James Comey’s upcoming book burst into public view Thursday evening, offering a remarkable look into the former FBI director’s relationship with President Donald Trump.
CNN obtained a copy of the book and corroborated news reports about Comey’s highly anticipated recounting of his time in the Trump administration.
Comey’s recollections detail what he calls Trump’s "mob"-like approach to leadership and take aim at the president’s disposition, which he says created "the forest fire that is the Trump presidency."
"This President is unethical, and untethered to truth and institutional values," Comey wrote. "His leadership is transactional, ego driven and about personal loyalty."
After Trump fired Comey as FBI director last May, news emerged that Comey kept contemporaneous memos on his conversations with Trump, claiming Trump had asked him to end the investigation into former national security adviser Michael Flynn. Following reports of the memos, Deputy Attorney General Rod Rosenstein appointed former FBI Director Robert Mueller to lead a special counsel probe into alleged Russian interference in the 2016 election and potential coordination between Trump’s associates and Russia.
Comey went on to deliver blockbuster testimony before the Senate Intelligence Committee, where he accused the president of lying about their interactions.
In his book, Comey wrote about Trump’s concern over allegations about blackmail and prostitution contained in an opposition research dossier on Trump written by ex-British intelligence office Christopher Steele, which Comey said the President referred to as "the golden showers thing."
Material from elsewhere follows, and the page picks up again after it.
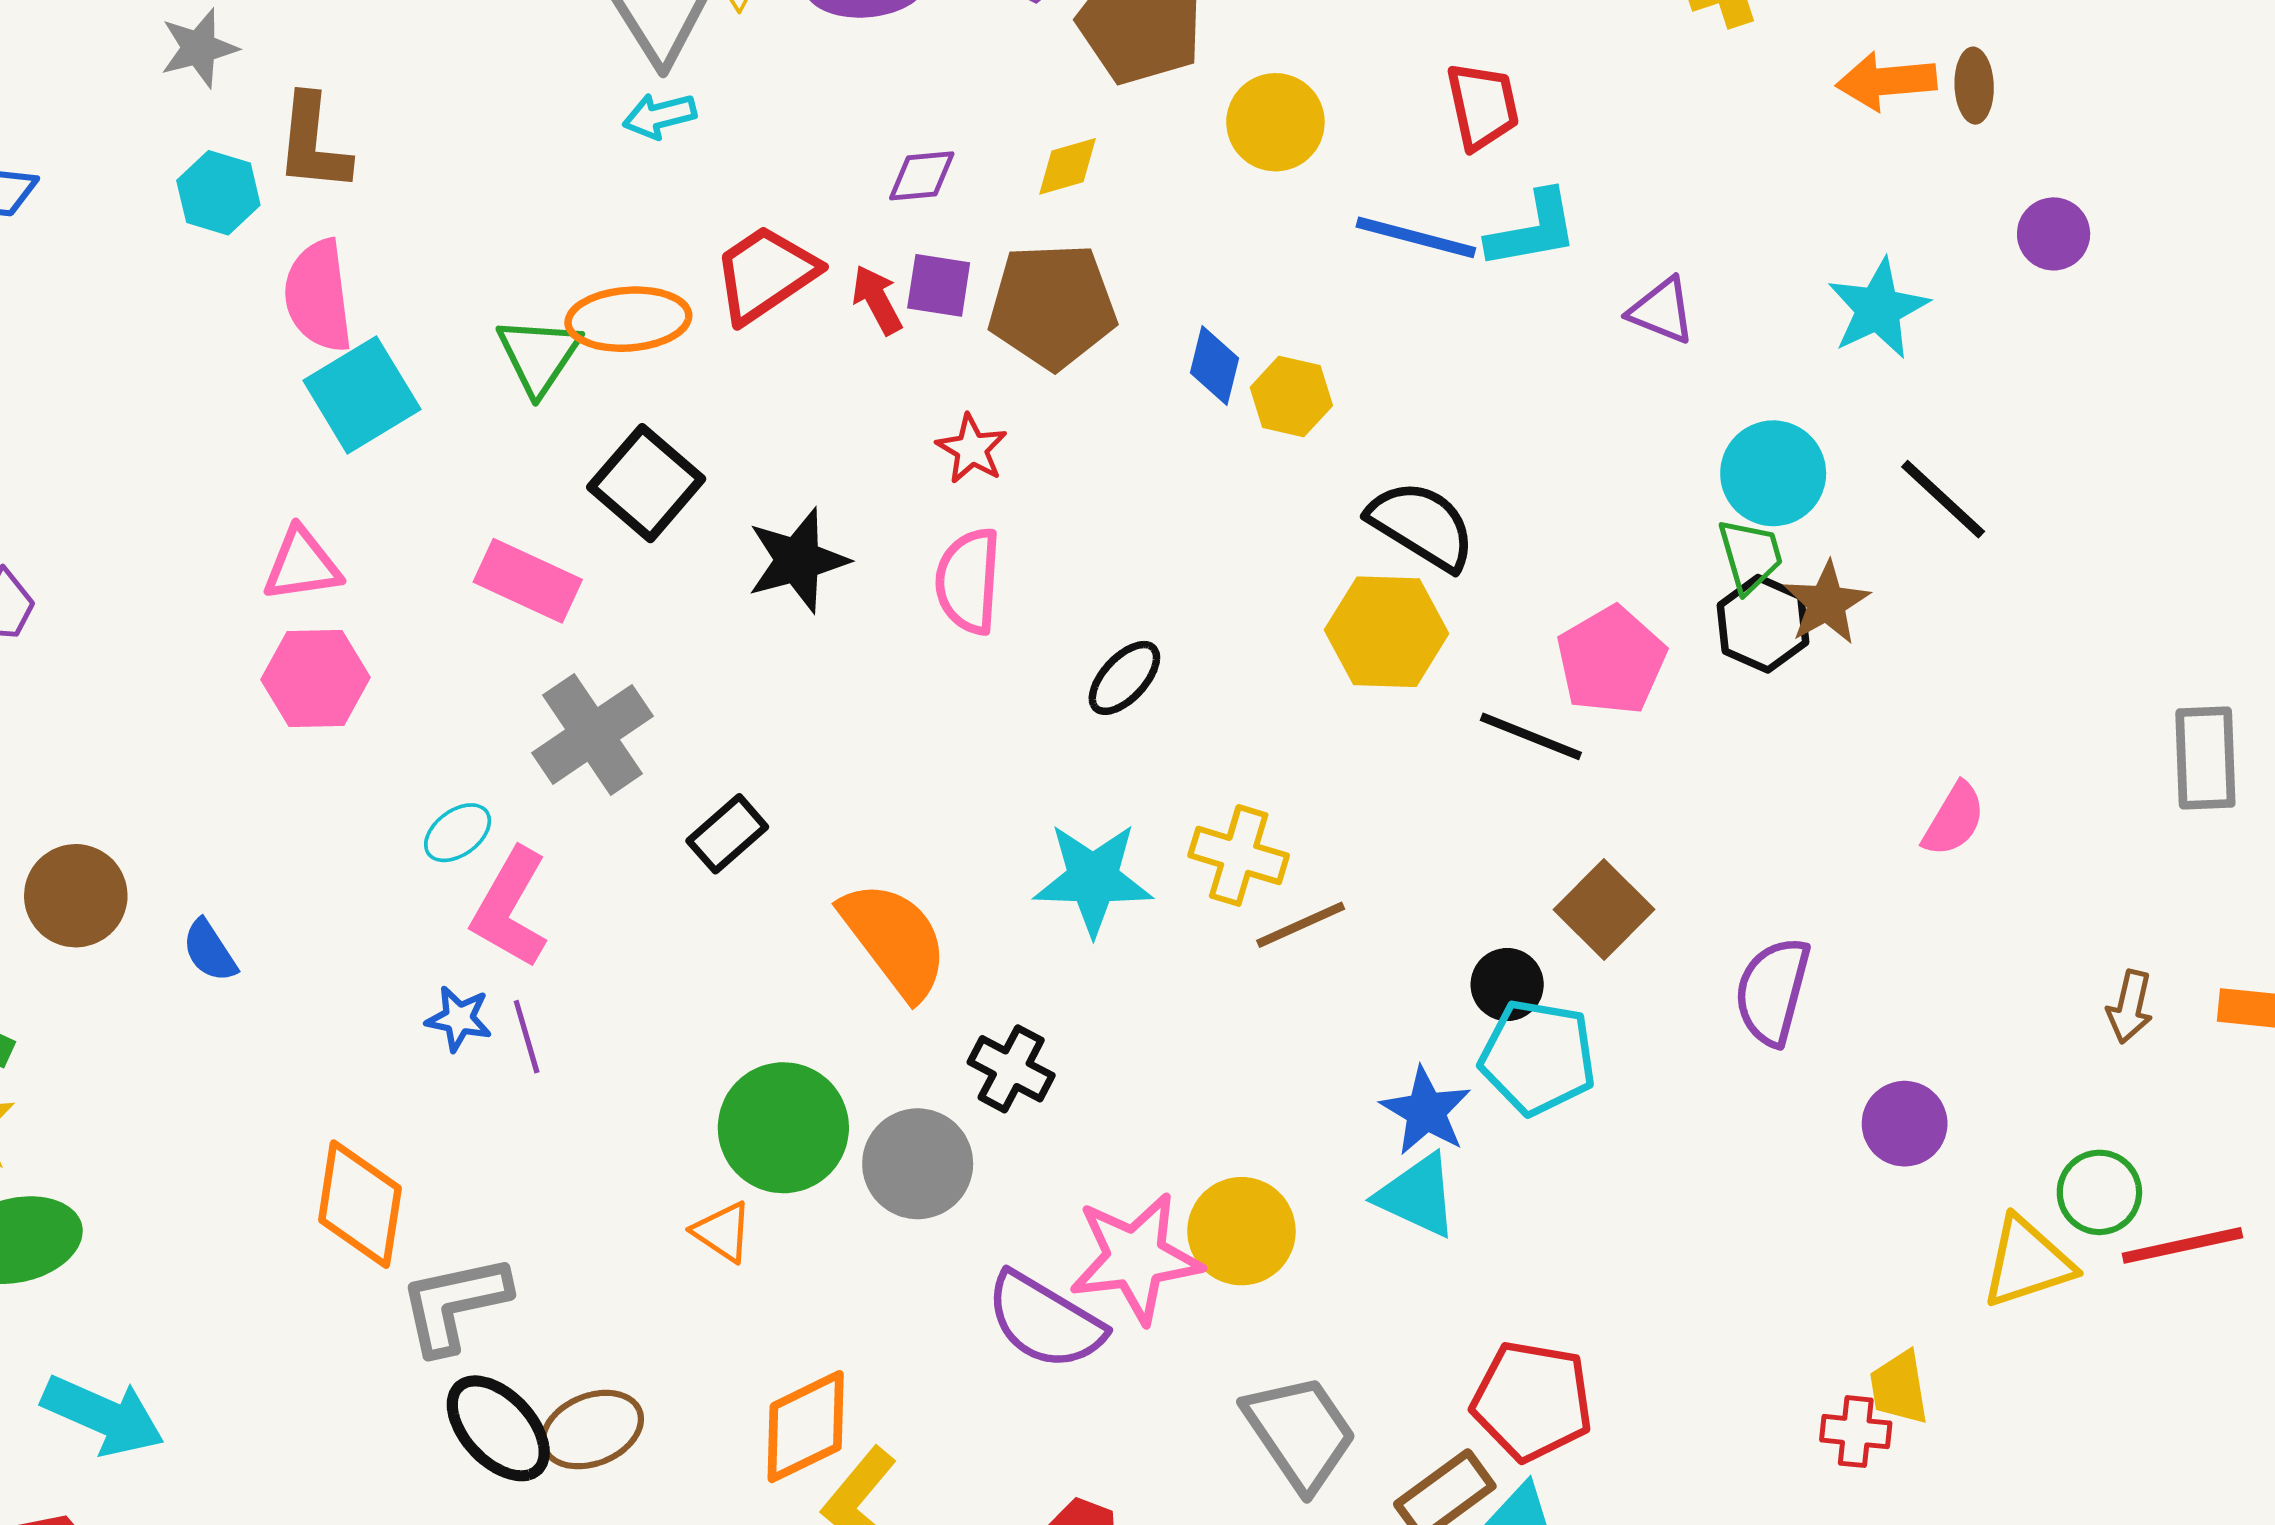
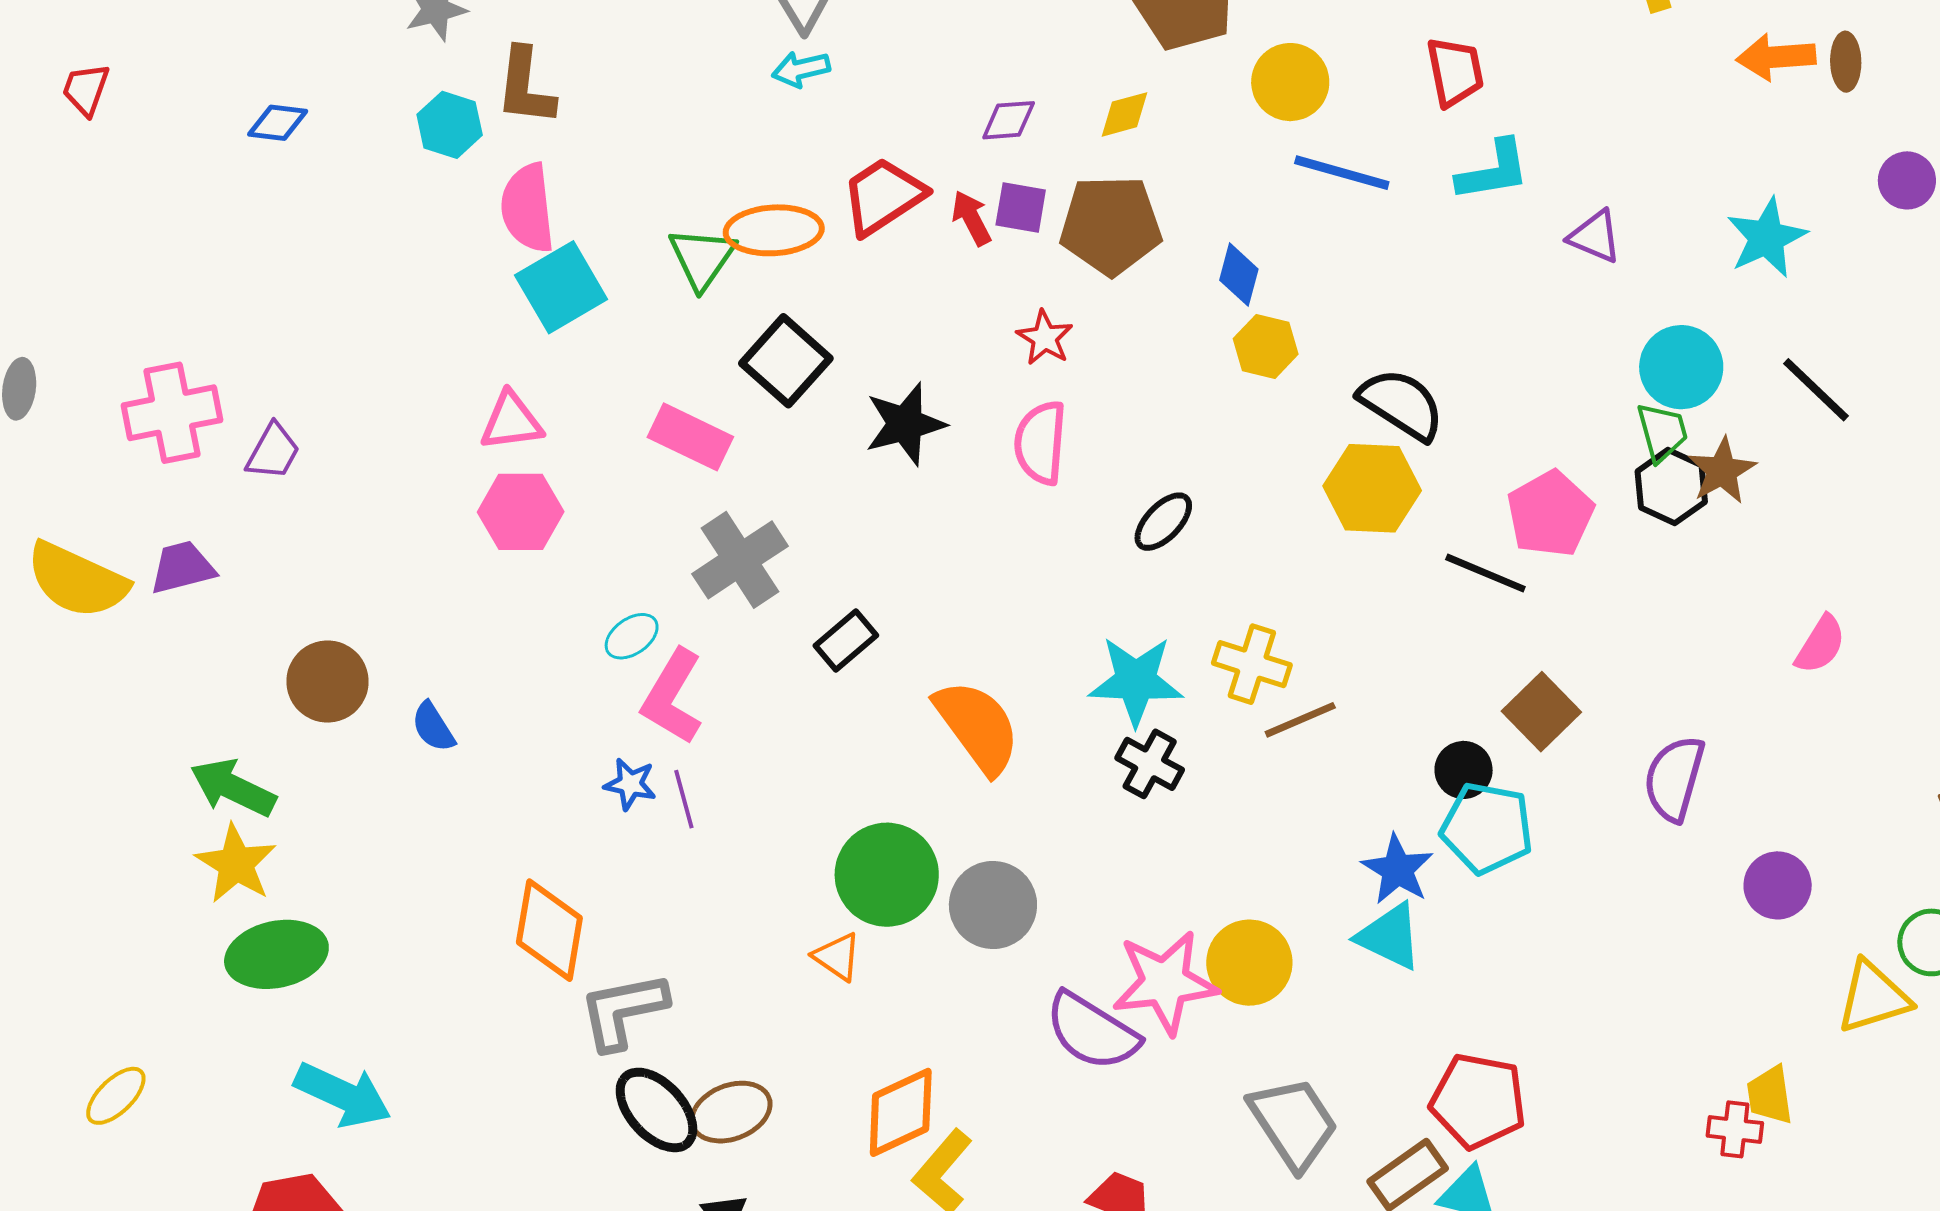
blue line: (1416, 237) -> (1342, 173), moved
yellow hexagon: (1291, 396) -> (1266, 346), moved
black cross: (1011, 1069) -> (1150, 764), moved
News of the book’s contents Thursday set into motion Comey’s expected re-emergence in the public eye, ahead of his upcoming book tour.
‘Flashbacks’ of the mob
Comey, a former prosecutor, said in the book that he saw much in common between Trump and the mob bosses he had pursued in a past life.
Comey wrote in one passage that Trump gave him "flashbacks to my earlier career as a prosecutor against the mob."
"The silent circle of assent," Comey described. "The boss in complete control. The loyalty oaths. The us-versus-them worldview. The lying about all things, large and small, in service to some code of loyalty that put the organization above morality and above the truth."
He even drew parallels between a visit to Trump Tower and New York Mafia social clubs he’d seen in the 1980s and 1990s.
Comey portrays President as a bully and a liar who sought to muscle federal investigators like himself.
"What is happening now is not normal," Comey wrote.
Comey found Trump obsessed with the prostitution allegation, saying that Trump spoke to him on four separate occasions to deny the claim.
The Steele dossier includes an unverified claim that Russian authorities recorded Trump watching prostitutes urinate in a hotel suite.
Comey said Trump called him on January 11, 2017, to explain away the claim.
"’I’m a germaphobe,’" Comey quoted Trump saying. "’There’s no way I would let people pee on each other around me. No way.’"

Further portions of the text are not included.